__TASK DETAILS__. Take nothing but the lines from the one with "دوره 16 (1405)" through the one with "Я предлагаю простое упражнение, которое" in the entries below, both ends kept, and return them exactly with pictures left out.

__LISTED RECORDS__.
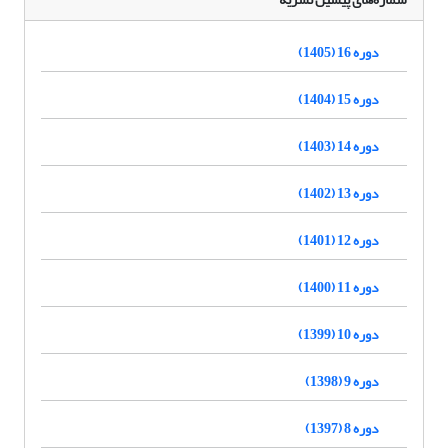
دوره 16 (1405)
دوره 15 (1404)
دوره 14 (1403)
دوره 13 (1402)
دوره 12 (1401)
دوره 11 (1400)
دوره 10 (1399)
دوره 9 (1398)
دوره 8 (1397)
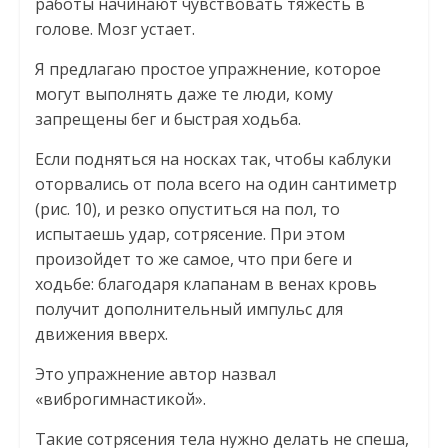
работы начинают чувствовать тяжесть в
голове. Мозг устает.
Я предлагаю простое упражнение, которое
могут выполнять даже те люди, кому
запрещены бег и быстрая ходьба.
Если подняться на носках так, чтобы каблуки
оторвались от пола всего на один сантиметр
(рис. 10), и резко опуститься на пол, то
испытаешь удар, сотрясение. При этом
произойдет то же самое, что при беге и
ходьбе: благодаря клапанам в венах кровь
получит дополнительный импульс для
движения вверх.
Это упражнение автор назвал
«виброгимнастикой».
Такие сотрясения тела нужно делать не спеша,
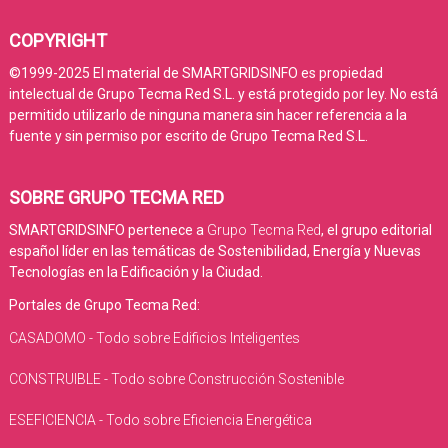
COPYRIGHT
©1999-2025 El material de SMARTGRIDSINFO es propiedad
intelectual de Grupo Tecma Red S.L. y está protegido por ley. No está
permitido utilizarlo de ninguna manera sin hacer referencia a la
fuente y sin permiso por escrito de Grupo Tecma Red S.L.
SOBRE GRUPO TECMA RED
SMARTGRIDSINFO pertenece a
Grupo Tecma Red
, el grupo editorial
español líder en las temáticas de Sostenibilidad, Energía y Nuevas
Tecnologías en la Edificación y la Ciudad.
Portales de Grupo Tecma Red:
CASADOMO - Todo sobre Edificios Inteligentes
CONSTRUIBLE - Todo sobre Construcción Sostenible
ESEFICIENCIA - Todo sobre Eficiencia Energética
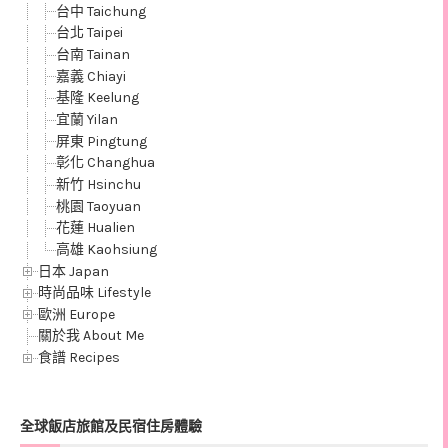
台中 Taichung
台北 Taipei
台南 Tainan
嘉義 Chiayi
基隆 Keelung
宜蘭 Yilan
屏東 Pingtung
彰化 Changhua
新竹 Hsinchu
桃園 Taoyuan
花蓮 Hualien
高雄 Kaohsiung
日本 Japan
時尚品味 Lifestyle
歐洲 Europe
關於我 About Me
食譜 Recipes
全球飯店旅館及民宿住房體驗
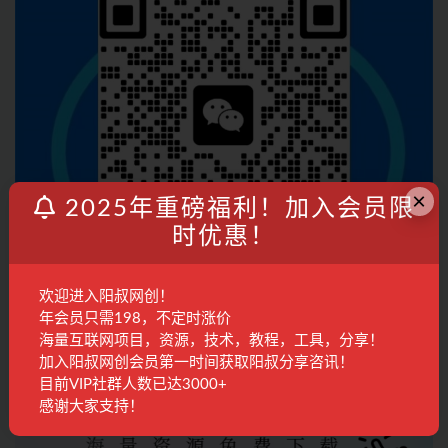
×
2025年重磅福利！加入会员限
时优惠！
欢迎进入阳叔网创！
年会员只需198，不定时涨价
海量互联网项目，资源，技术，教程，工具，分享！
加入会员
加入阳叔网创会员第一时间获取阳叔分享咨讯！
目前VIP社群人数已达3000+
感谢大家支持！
==
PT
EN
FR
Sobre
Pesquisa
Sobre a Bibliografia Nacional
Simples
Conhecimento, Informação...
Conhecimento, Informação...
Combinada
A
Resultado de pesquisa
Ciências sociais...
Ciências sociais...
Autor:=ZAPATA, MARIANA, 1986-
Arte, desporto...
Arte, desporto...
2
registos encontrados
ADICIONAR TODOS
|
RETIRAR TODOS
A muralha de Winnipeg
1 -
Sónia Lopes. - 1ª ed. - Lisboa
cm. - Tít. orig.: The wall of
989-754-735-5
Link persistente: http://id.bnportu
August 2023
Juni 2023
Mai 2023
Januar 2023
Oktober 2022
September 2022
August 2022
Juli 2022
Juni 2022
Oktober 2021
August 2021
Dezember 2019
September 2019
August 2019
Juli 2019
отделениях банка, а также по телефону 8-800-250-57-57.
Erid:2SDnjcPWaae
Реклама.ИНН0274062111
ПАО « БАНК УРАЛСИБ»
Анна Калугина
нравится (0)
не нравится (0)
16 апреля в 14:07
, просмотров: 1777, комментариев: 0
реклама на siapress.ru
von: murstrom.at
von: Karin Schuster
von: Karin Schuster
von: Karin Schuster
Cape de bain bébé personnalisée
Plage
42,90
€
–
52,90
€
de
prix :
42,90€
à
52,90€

__ANSWER SECTION__.
دوره 16 (1405)
دوره 15 (1404)
دوره 14 (1403)
دوره 13 (1402)
دوره 12 (1401)
دوره 11 (1400)
دوره 10 (1399)
دوره 9 (1398)
دوره 8 (1397)
работы начинают чувствовать тяжесть в
голове. Мозг устает.
Я предлагаю простое упражнение, которое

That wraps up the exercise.